Check the appropriate box below if the Form 8-K filing is intended to simultaneously satisfy the filing obligation of the registrant under any of the following provisions (see General Instruction A.2. below):

Written communications pursuant to Rule 425 under the Securities Act (17 CFR 230.425)
Soliciting material pursuant to Rule 14a-12 under the Exchange Act (17 CFR 240.14a-12)
Pre-commencement communications pursuant to Rule 14d-2(b) under the Exchange Act (17 CFR 240.14d-2(b))
Pre-commencement communications pursuant to Rule 13e-4(c) under the Exchange Act (17 CFR 240.13e-4(c))
Securities registered pursuant to Section 12(b) of the Act:
Title of each class
Trading Symbol(s)
Name of each exchange on which registered
Common stock, $1.00 par value
VNE
New York Stock Exchange
Indicate by check mark whether the registrant is an emerging growth company as defined in Rule 405 of the Securities Act of 1933 (§230.405 of this chapter) or Rule 12b-2 of the Securities Exchange Act of 1934 (§ 240.12b-2 of this chapter).
Emerging growth company 
If an emerging growth company, indicate by check mark if the registrant has elected not to use the extended transition period for complying with any new or revised financial accounting standards provided pursuant to Section 13(a) of the Exchange Act. 







Item 1.01    Entry into a Material Definitive Agreement.
On October 30, 2019, Veoneer AB, a wholly-owned subsidiary of Veoneer, Inc. (the “Company” or “Veoneer”), entered into (1) the VNBJ Share Purchase Agreement and (2) the VNBZ Share Purchase Agreement (collectively, the “Share Purchase Agreements”), in each case with Honda Motor Co., Ltd. (“Honda”) and Nissin Kogyo Co., Ltd. (“Nissin”). The Share Purchase Agreements govern the sale by Veoneer AB of all of its equity interests in each of Veoneer Nissin Brake Systems Japan Co., Ltd. (“VNBJ”) and Veoneer Nissin Brake Systems (Zhongshan) Co., Ltd. (“VNBZ,” and together with VNBJ, the “Target Companies”), respectively, which comprise the Company’s Veoneer Nissin Brake Systems (VNBS) joint venture with its joint venture partner Nissin. VNBS was formed on March 7, 2016 pursuant to a joint venture agreement, as amended (the “JV Agreement”), among Veoneer AB and Veoneer US, Inc. (the “Veoneer Parties”), Nissin, Nissin Kogyo Holdings USA, Inc. and Zhongshan Nissin Industry Co., Ltd. (collectively, the “JV Parties”). On June 28, 2019, Veoneer acquired Nissin Kogyo’s interests in the US operations of VNBS.

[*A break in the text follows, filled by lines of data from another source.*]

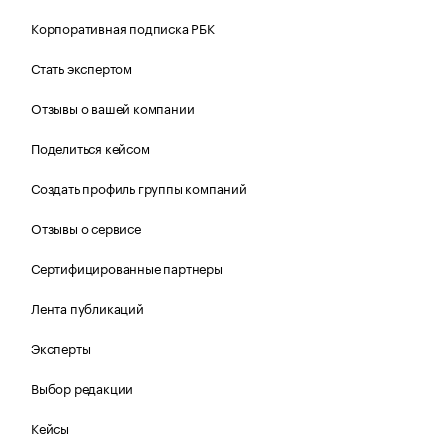
Корпоративная подписка РБК
Стать экспертом
Отзывы о вашей компании
Поделиться кейсом
Создать профиль группы компаний
Отзывы о сервисе
Сертифицированные партнеры
Лента публикаций
Эксперты
Выбор редакции
Кейсы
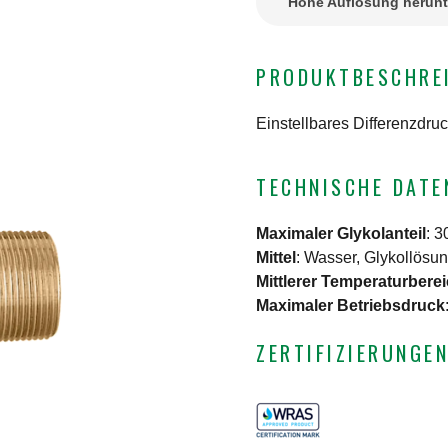
Hohe Auflösung herunt
PRODUKTBESCHRE
Einstellbares Differenzdruc
TECHNISCHE DATE
Maximaler Glykolanteil
:
3
Mittel
:
Wasser, Glykollösu
Mittlerer Temperaturbere
Maximaler Betriebsdruck
ZERTIFIZIERUNGE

The JV Agreement provides that Veoneer AB owns 51% of each Target Company and Nissin owns the remaining 49% of each such entity. Pursuant to the Share Purchase Agreements, Honda and Nissin will acquire Veoneer AB’s 51% interest in each Target Company, such that after the consummation of the transactions Honda will hold 26% of each Target Company and Nissin will hold 74% of each such entity. On October 30, 2019, VNBJ and Veoneer Brake Systems, LLC, a wholly-owned subsidiary of the Company (“VBS”) entered into a Secondment Agreement, pursuant to which personnel of VNBJ will be seconded to VBS for the development and launch of EB100/200 thereby.
The aggregate purchase price for both transactions is approximately $176 million (allocated as $106 million for the VNBJ transaction and $70 million for the VNBZ transaction). On the closing of the VNBJ transaction, Veoneer will be repaid an outstanding loan of approximately $20 million, and prior to the closing of the VNBZ transaction, Veoneer will receive a special dividend of approximately $5 million, for a total cash impact of approximately $200 million. Also upon the closing of the VNBJ transaction, VBS will receive an expanded license for a mutually agreed scope of patents with respect to vehicle braking systems.

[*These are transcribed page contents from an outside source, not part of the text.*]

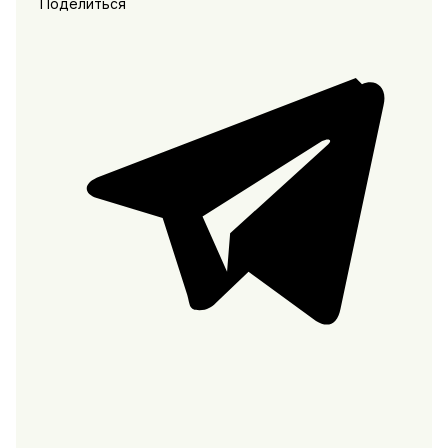
Поделиться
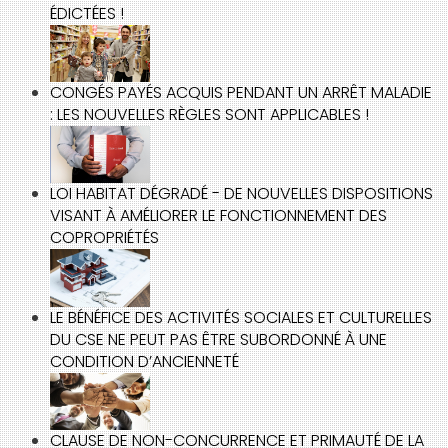
ÉDICTÉES !
CONGÉS PAYÉS ACQUIS PENDANT UN ARRÊT MALADIE
: LES NOUVELLES RÈGLES SONT APPLICABLES !
LOI HABITAT DÉGRADÉ - DE NOUVELLES DISPOSITIONS
VISANT À AMÉLIORER LE FONCTIONNEMENT DES
COPROPRIÉTÉS
LE BÉNÉFICE DES ACTIVITÉS SOCIALES ET CULTURELLES
DU CSE NE PEUT PAS ÊTRE SUBORDONNÉ À UNE
CONDITION D’ANCIENNETÉ
CLAUSE DE NON-CONCURRENCE ET PRIMAUTÉ DE LA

The divestiture is structured as two separate transactions, each subject to the satisfaction or waiver of customary closing conditions pursuant to the Share Purchase Agreements, including approvals necessary under the Japanese (for VNBJ) and Chinese (for VNBZ) competition laws. Veoneer AB made customary representations and warranties to Honda and Nissin, including regarding its corporate authority and regarding VNBJ and VNBZ. The parties agreed to provide customary mutual indemnification provisions. Veoneer AB additionally agreed to indemnify Honda and Nissin with respect to certain identified matters, which is capped at $1 million in the aggregate.
On October 30, 2019, the JV Parties entered into an Amendment and Termination of the JV Agreement (the “Amendment”), with certain amendments to be effective upon each closing of each Share Purchase Agreement. The Amendment provides for the termination of the JV Agreement with respect to the Veoneer Parties on the later of the date of the VNBJ closing and the date of the VNBZ closing. The Amendment preserves any pre-closing breach of any representations, warranties, covenants or agreements.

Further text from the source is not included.